To demonstrate, let's create a partitioned table:

Code: Select all

dbadmin=> create table test1 (col1 int, col2 varchar2(100), primary key (col1)) partition by col1;
CREATE TABLE
dbadmin=> insert into test1 values (1, 'Pittsburgh');
 OUTPUT
--------
      1
(1 row)

dbadmin=> insert into test1 values (2, 'Toronto');
 OUTPUT
--------
      1
(1 row)

dbadmin=> insert into test1 values (3, 'Dallas');
 OUTPUT
--------
      1
(1 row)
We can check the v_monitor.projection_storage system table to find the table's projections:

Code: Select all

dbadmin=> select projection_name, row_count, ros_count from v_monitor.projection_storage where anchor_table_name = 'test1';
 projection_name | row_count | ros_count
-----------------+-----------+-----------
 test1_node0001  |         3 |         3
 test1_node0002  |         3 |         3
 test1_node0003  |         3 |         3
(3 rows)
Then we can find the storage containers used by the "test1_node0001" projection via the v_monitor.storage_containers system table:

Code: Select all

dbadmin=> select storage_type, storage_oid from v_monitor.storage_containers where projection_name = 'test1_node0001';
 storage_type |    storage_oid
--------------+-------------------
 ROS          | 45035996276572379
 ROS          | 45035996276572389
 ROS          | 45035996276572399
(3 rows)
We see that there are three ROS containers for the single projection, one ROS for each partition.

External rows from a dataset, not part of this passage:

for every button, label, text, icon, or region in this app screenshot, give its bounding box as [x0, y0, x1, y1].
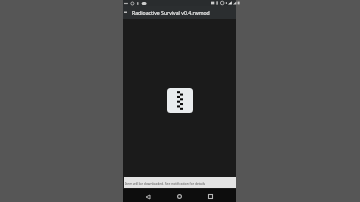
button[interactable]: Recent apps: [202, 190, 218, 202]
button[interactable]: [167, 88, 193, 113]
button[interactable]: Item will be downloaded. See notificatio…: [124, 177, 236, 188]
button[interactable]: Back: [140, 190, 156, 202]
staticText: Item will be downloaded. See notificatio…: [125, 181, 206, 185]
staticText: Radioactive Survival v0.4.rwmod: [132, 9, 210, 16]
button[interactable]: Home: [171, 190, 187, 202]
button[interactable]: Navigate up: [123, 6, 132, 19]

If we go out the OS we'll also see that there are three separate .fdb data files, one for each ROS and therefore one for each partition:

Code: Select all

verticatst01:/usr/local/data/intersect/v_intersect_node0001_data $ ls -lrt ./379/45035996276572379
total 8
-rw------- 1 dbadmin dbadmin 48 Apr 13 07:17 45035996276572379_0.pidx
-rw------- 1 dbadmin dbadmin  3 Apr 13 07:17 45035996276572379_0.fdb
verticatst01:/usr/local/data/intersect/v_intersect_node0001_data $ ls -lrt ./389/45035996276572389
total 8
-rw------- 1 dbadmin dbadmin 48 Apr 13 07:17 45035996276572389_0.pidx
-rw------- 1 dbadmin dbadmin  3 Apr 13 07:17 45035996276572389_0.fdb
verticatst01:/usr/local/data/intersect/v_intersect_node0001_data $ ls -lrt ./399/45035996276572399
total 8
-rw------- 1 dbadmin dbadmin 48 Apr 13 07:17 45035996276572399_0.pidx
-rw------- 1 dbadmin dbadmin  3 Apr 13 07:17 45035996276572399_0.fdb
I hope this helps!

Re: How is table data stored on disk?

Posted: Tue Apr 23, 2013 8:04 am
by vicky
When query is running, What happens if node fails? I mean regarding performance

Re: How is table data stored on disk?

Posted: Wed Dec 16, 2015 8:04 pm
by becky
Hi guys,

I upgraded to 7.2. I not

I thought that the only files asscoiated with data are the .fb and .pidx files. But I now see .gt files:

Code: Select all

[dbadmin@BK 277]$ ls -lrt
total 4
-rw------- 1 dbadmin verticadba 438 Dec 16 13:50 0267ea83948962386adc79978bf46adc00a0000000024745_0.gt
Anyone know what these .gt files are?

Re: How is table data stored on disk?

Posted: Wed Dec 16, 2015 8:35 pm
by NorbertKrupa
Coming in 7.3 there will be integration with Grand Theft Auto.